- Interactive map of Gmina Radzanów
- Coordinates (Radzanów): 51°33′0″N 20°51′0″E﻿ / ﻿51.55000°N 20.85000°E
- Country: Poland
- Voivodeship: Masovian
- County: Białobrzegi
- Seat: Radzanów

Area
- • Total: 82.59 km^{2} (31.89 sq mi)

Population (2006)
- • Total: 3,888
- • Density: 47.08/km^{2} (121.9/sq mi)
- Website: www.radzanow.pl

= Gmina Radzanów, Białobrzegi County =

Gmina Radzanów is a rural gmina (administrative district) in Białobrzegi County, Masovian Voivodeship, in east-central Poland. Its seat is the village of Radzanów, which lies approximately 14 km south-west of Białobrzegi and 75 km south of Warsaw.
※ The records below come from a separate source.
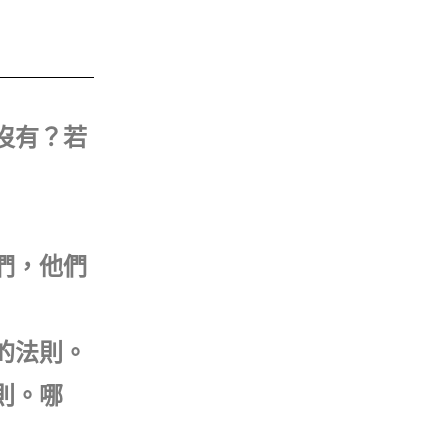
沒有？若
們，他們
的法則。
則。哪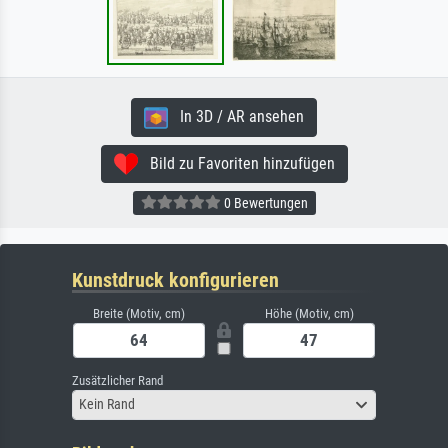
In 3D / AR ansehen
Bild zu Favoriten hinzufügen
0 Bewertungen
Kunstdruck konfigurieren
Breite (Motiv, cm)
Höhe (Motiv, cm)
Zusätzlicher Rand
Kein Rand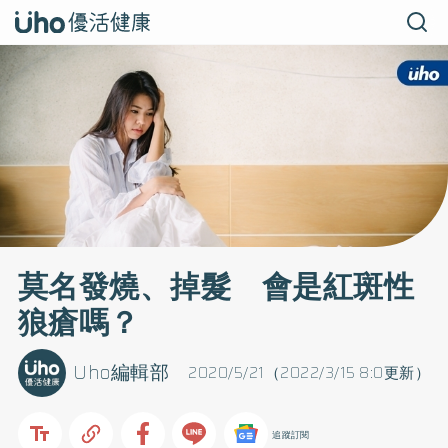
莫名發燒、掉髮 會是紅斑性
狼瘡嗎？
Uho編輯部
2020/5/21（2022/3/15 8:0更新）
追蹤訂閱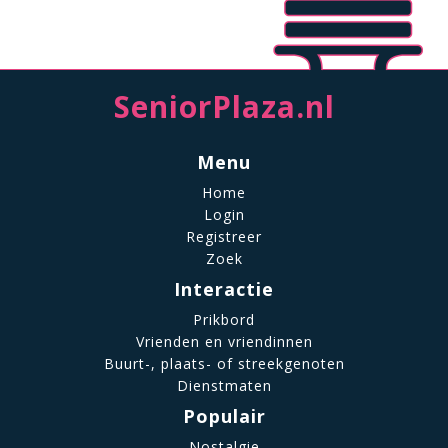
SeniorPlaza.nl
Menu
Home
Login
Registreer
Zoek
Interactie
Prikbord
Vrienden en vriendinnen
Buurt-, plaats- of streekgenoten
Dienstmaten
Populair
Nostalgie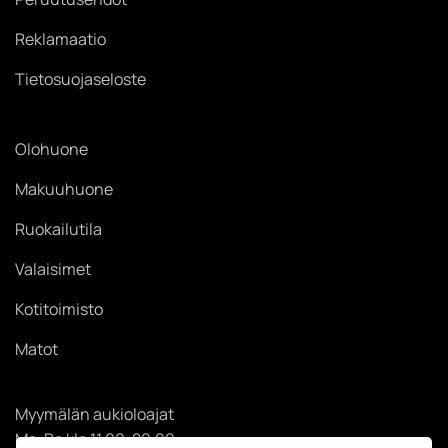
Reklamaatio
Tietosuojaseloste
Olohuone
Makuuhuone
Ruokailutila
Valaisimet
Kotitoimisto
Matot
Myymälän aukioloajat
Ma-Pe klo 11.00-20.00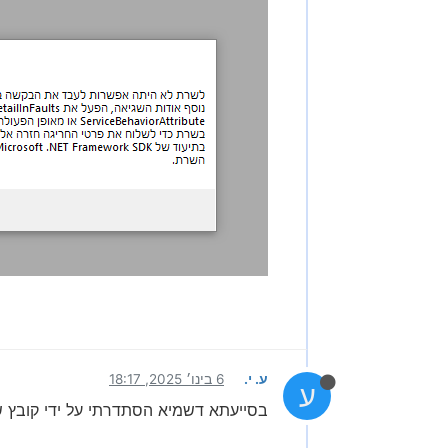
ע. י.
6 בינו׳ 2025, 18:17
ע
בסייעתא דשמיא הסתדרתי על ידי קובץ 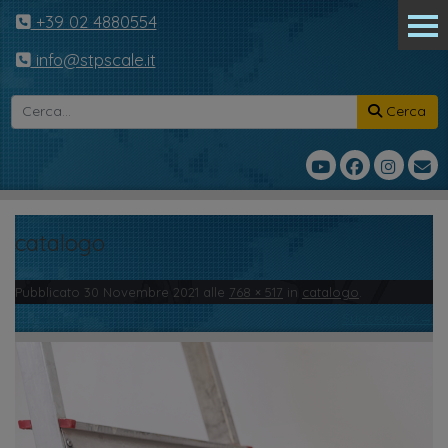
+39 02 4880554
info@stpscale.it
Cerca
catalogo
Pubblicato
30 Novembre 2021
alle
768 × 517
in
catalogo
.
← Precedente
Successivo →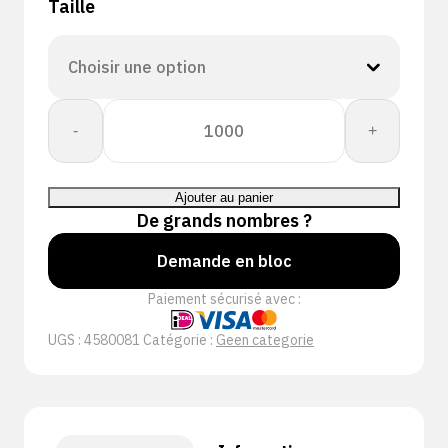
Taille
quantité
-
+
de
PERFECT
FIT
Ajouter au panier
GLOVE
De grands nombres ?
DEXPURE
800-
Demande en bloc
81
Paiement sécurisé avec :
UGS :
4580081
Catégorie :
Geen categorie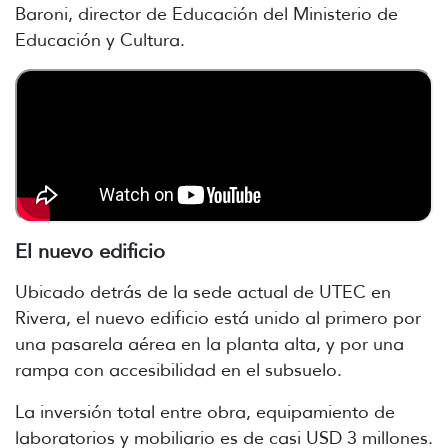
Baroni, director de Educación del Ministerio de
Educación y Cultura.
El nuevo edificio
Ubicado detrás de la sede actual de UTEC en
Rivera, el nuevo edificio está unido al primero por
una pasarela aérea en la planta alta, y por una
rampa con accesibilidad en el subsuelo.
La inversión total entre obra, equipamiento de
laboratorios y mobiliario es de casi USD 3 millones.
The gmina covers an area of 82.59 km2, and as of 2006 its total population is 3,888.

==Villages==
Gmina Radzanów contains the villages and settlements of Błeszno, Branica, Bukówno, Czarnocin, Grabina, Grotki, Kadłubska Wola, Kępina, Kozłów, Ludwików, Łukaszów, Młodynie Dolne, Młodynie Górne, Ocieść, Podgórze, Podlesie, Ratoszyn, Radzanów, Rogolin, Śliwiny, Smardzew, Wólka Kadłubska, Zacharzów and Żydy.

==Neighbouring gminas==
Gmina Radzanów is bordered by the gminas of Białobrzegi, Potworów, Przytyk, Stara Błotnica and Wyśmierzyce.